Only the number is wanted: how many lines below include "Quick"?

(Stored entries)
== Segment start ==
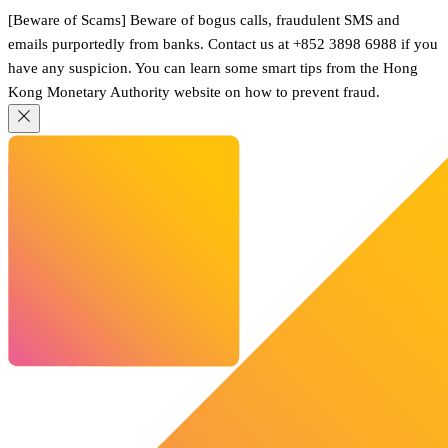
[Beware of Scams] Beware of bogus calls, fraudulent SMS and
emails purportedly from banks. Contact us at +852 3898 6988 if you
have any suspicion. You can learn some smart tips from the Hong
Kong Monetary Authority website on how to prevent fraud.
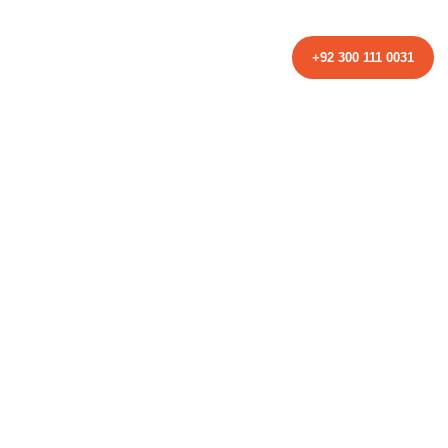
TACT
+92 300 111 0031
ed to Know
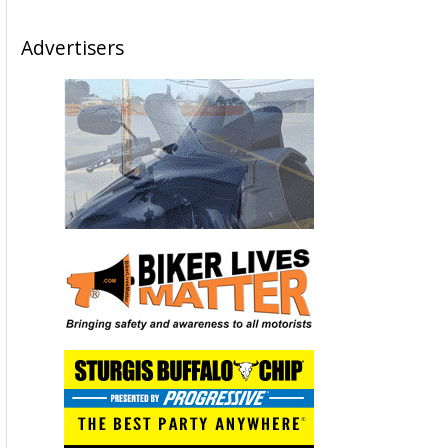
Advertisers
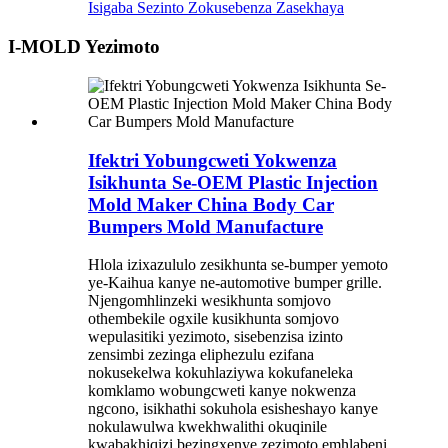
Isigaba Sezinto Zokusebenza Zasekhaya
I-MOLD Yezimoto
Ifektri Yobungcweti Yokwenza
Isikhunta Se-OEM Plastic Injection
Mold Maker China Body Car
Bumpers Mold Manufacture
Hlola izixazululo zesikhunta se-bumper yemoto
ye-Kaihua kanye ne-automotive bumper grille.
Njengomhlinzeki wesikhunta somjovo
othembekile ogxile kusikhunta somjovo
wepulasitiki yezimoto, sisebenzisa izinto
zensimbi zezinga eliphezulu ezifana
nokusekelwa kokuhlaziywa kokufaneleka
komklamo wobungcweti kanye nokwenza
ngcono, isikhathi sokuhola esisheshayo kanye
nokulawulwa kwekhwalithi okuqinile
kwabakhiqizi bezingxenye zezimoto emhlabeni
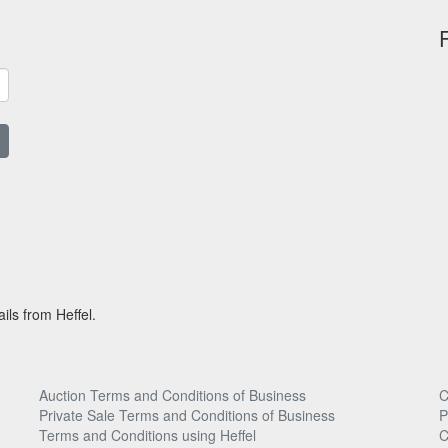
ils from Heffel.
Auction Terms and Conditions of Business
C
Private Sale Terms and Conditions of Business
P
Terms and Conditions using Heffel
C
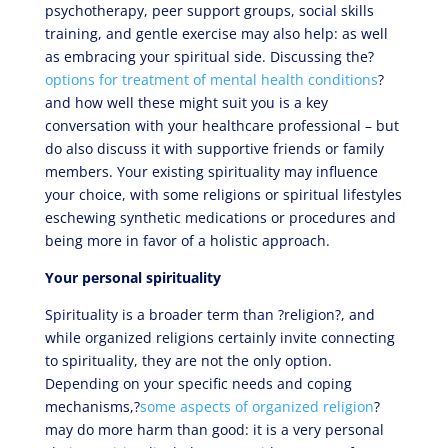
psychotherapy, peer support groups, social skills
training, and gentle exercise may also help: as well
as embracing your spiritual side. Discussing the?
options for treatment of mental health conditions
?
and how well these might suit you is a key
conversation with your healthcare professional – but
do also discuss it with supportive friends or family
members. Your existing spirituality may influence
your choice, with some religions or spiritual lifestyles
eschewing synthetic medications or procedures and
being more in favor of a holistic approach.
Your personal spirituality
Spirituality is a broader term than ?religion?, and
while organized religions certainly invite connecting
to spirituality, they are not the only option.
Depending on your specific needs and coping
mechanisms,?
some aspects of organized religion
?
may do more harm than good: it is a very personal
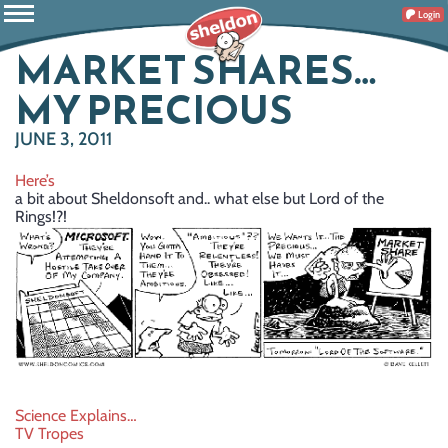
Login
MARKET SHARES…
MY PRECIOUS
JUNE 3, 2011
Here’s
a bit about Sheldonsoft and.. what else but Lord of the
Rings!?!
Post
Science Explains…
TV Tropes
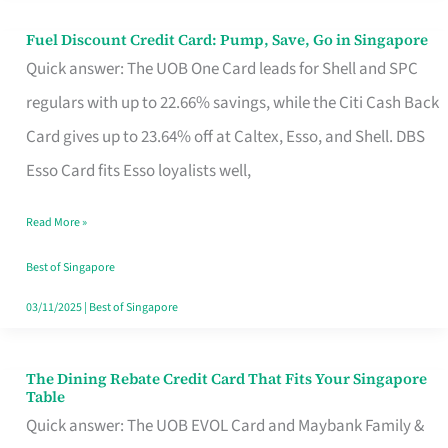
Fuel Discount Credit Card: Pump, Save, Go in Singapore
Fuel
Quick answer: The UOB One Card leads for Shell and SPC
Discount
regulars with up to 22.66% savings, while the Citi Cash Back
Credit
Card gives up to 23.64% off at Caltex, Esso, and Shell. DBS
Card:
Esso Card fits Esso loyalists well,
Pump,
Save,
Read More »
Go
Best of Singapore
in
03/11/2025
|
Best of Singapore
Singapore
The Dining Rebate Credit Card That Fits Your Singapore
The
Table
Dining
Quick answer: The UOB EVOL Card and Maybank Family &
== Segment end ==
**Output below:** 2